I have videos from 2 weeks before my friend ran out of alcohol that show she
was not psychotic when on her maintenance dose of alcohol. She was with me the
weekend her mother said she "disappeared" \-- I'd encouraged her to call her
mother, but she did not do so. She ran out of alcohol when I took her home.
She called me the next morning. I knew something was happening, but I didn't
know anything about "psychosis" at the time. If I'd known then what I now know
about withdrawal psychosis, I'd have called her mother right away...

I have the affidavits from the hospital's application for court-ordered
evaluation, and the psychiatrists' affidavits from her first prosecution for
having a "persistent or acute disability" (ambiguity in statute), even though
the statutes distinguish between "mental disorders" and conditions resulting
from "drug abuse, alcoholism or intellectual disability." I witnessed her
deterioration while getting the finest of the mental health industry's
standard of care.
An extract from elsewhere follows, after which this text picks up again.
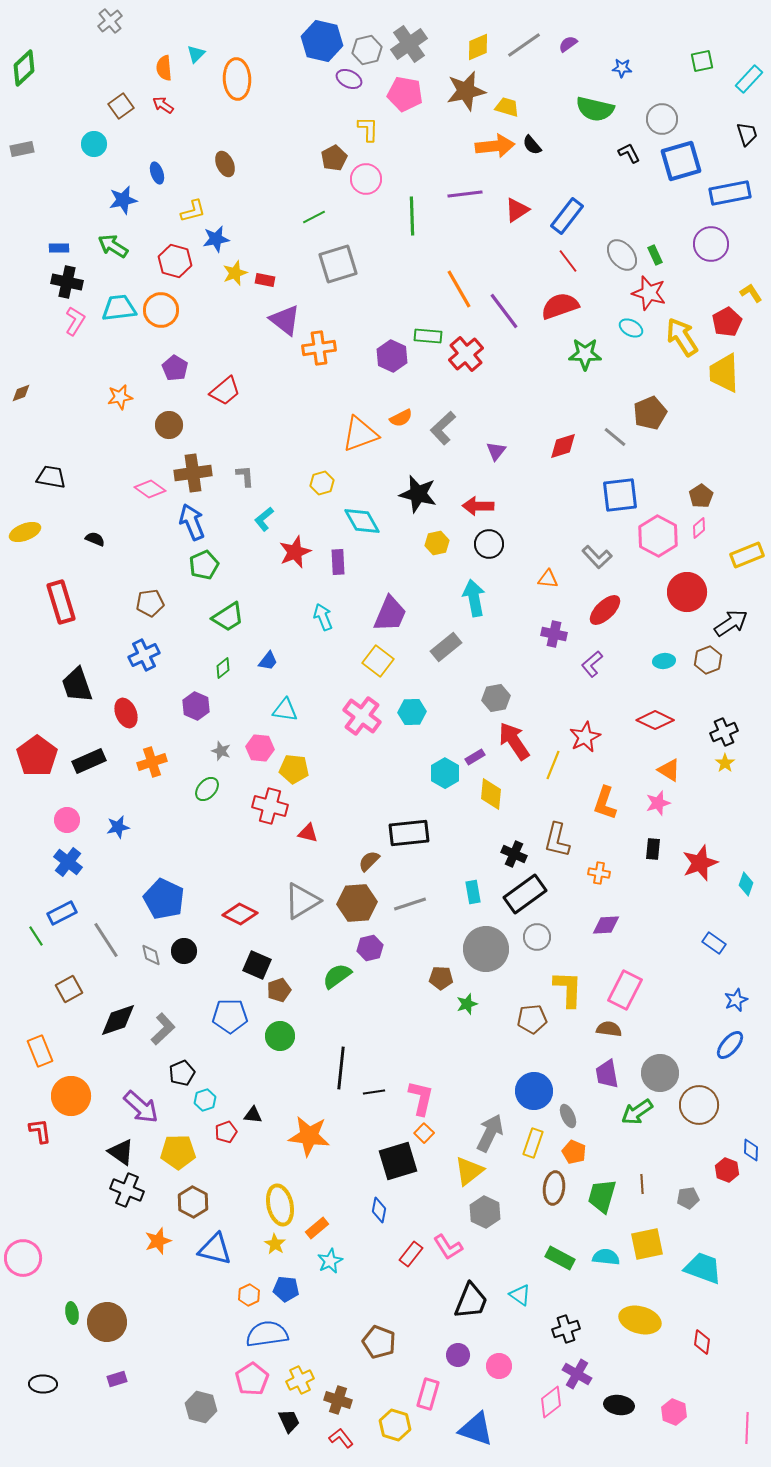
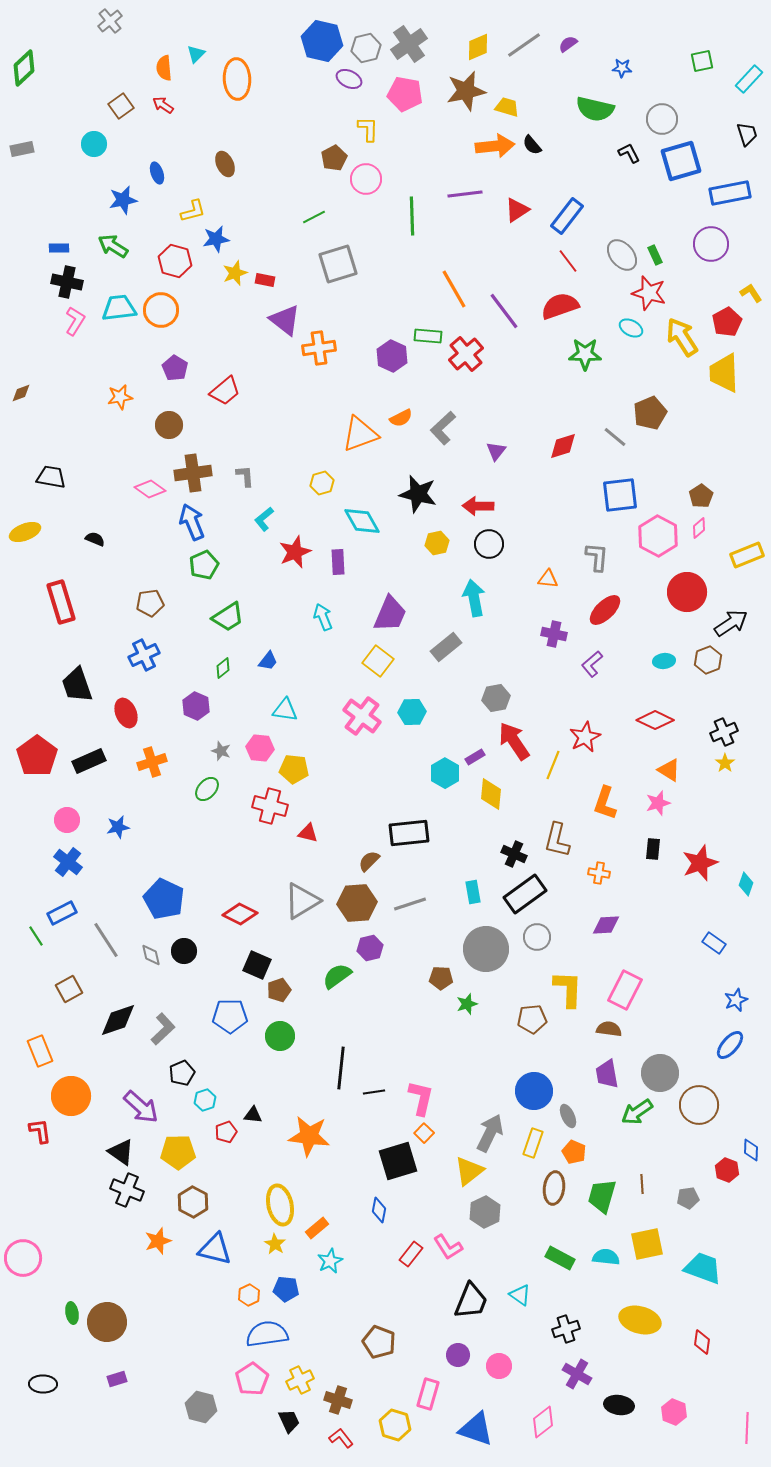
gray hexagon at (367, 50): moved 1 px left, 2 px up
orange line at (459, 289): moved 5 px left
gray L-shape at (597, 557): rotated 132 degrees counterclockwise
gray hexagon at (485, 1212): rotated 8 degrees clockwise
pink diamond at (551, 1402): moved 8 px left, 20 px down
I drove five hours to retrieve my friend the day after she
was released from a "stabilization" that left her more delusional at the end
of the week than at the beginning.

There is a resistance against conventional psychiatry because of the field's
long history of harmful treatment: Lobotomies, water torture, palliative
medications, [edit: electrocution], etc. Robert Whitaker examined the
predicament of the "mentally ill" in his first book, _Mad in America_ :
[https://books.google.com/books?isbn=0786723793](https://books.google.com/books?isbn=0786723793)
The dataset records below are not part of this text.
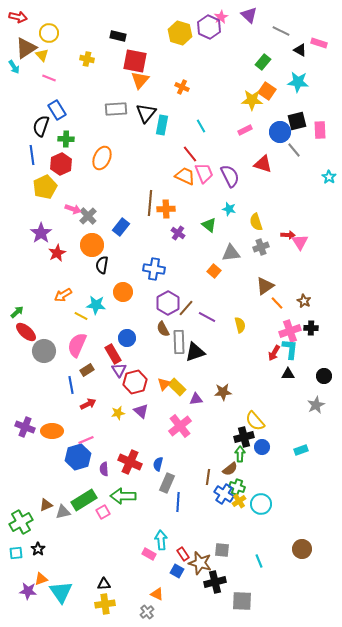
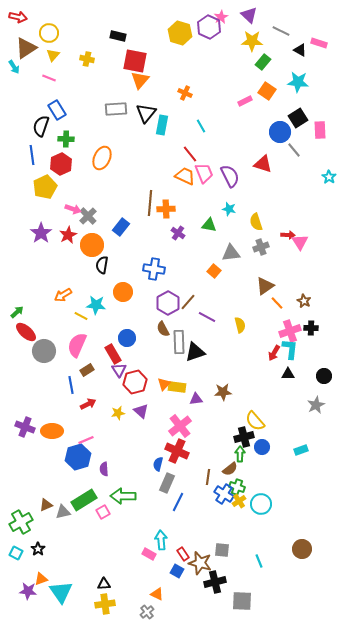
yellow triangle at (42, 55): moved 11 px right; rotated 24 degrees clockwise
orange cross at (182, 87): moved 3 px right, 6 px down
yellow star at (252, 100): moved 59 px up
black square at (297, 121): moved 1 px right, 3 px up; rotated 18 degrees counterclockwise
pink rectangle at (245, 130): moved 29 px up
green triangle at (209, 225): rotated 28 degrees counterclockwise
red star at (57, 253): moved 11 px right, 18 px up
brown line at (186, 308): moved 2 px right, 6 px up
yellow rectangle at (177, 387): rotated 36 degrees counterclockwise
red cross at (130, 462): moved 47 px right, 11 px up
blue line at (178, 502): rotated 24 degrees clockwise
cyan square at (16, 553): rotated 32 degrees clockwise
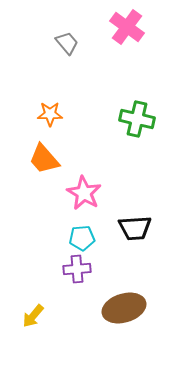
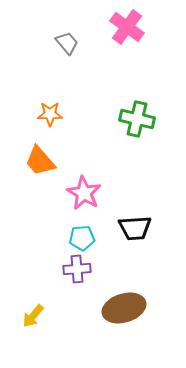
orange trapezoid: moved 4 px left, 2 px down
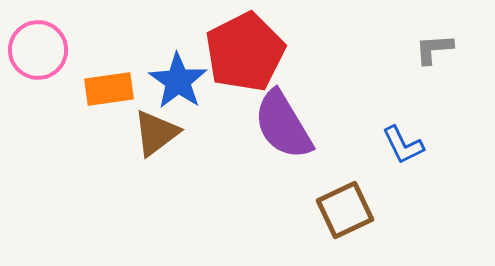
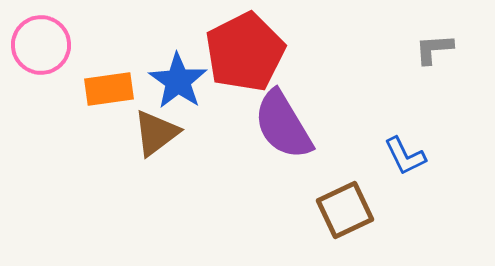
pink circle: moved 3 px right, 5 px up
blue L-shape: moved 2 px right, 11 px down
The tragedy of the situation is that the Quakers figured out how to
compassionately care for people while they had mental episodes (Ref:
Whitaker's book). This was without the benefit of the sciences' contributions
to humanity's understanding of our condition. Furthermore, 20th Century
Science figured out the physiological considerations behind most so-called
"mental" conditions. For some reason, psychiatry didn't incorporate these
findings into clinical practice. Whitaker makes the case that psychiatry has
been compromised by profiteers in the drug industry in his third book,
_Psychiatry Under the Influence_ :
[https://books.google.com/books?isbn=113751602X](https://books.google.com/books?isbn=113751602X)

People have rights, even people who are declared to have a "mental disorder",
but most such patients have trouble asserting their rights on their own. I had
a breakthrough last month, and am now confident that my last 3 years of
efforts have not been in vain.

Thank you for reminding me of the importance of humility.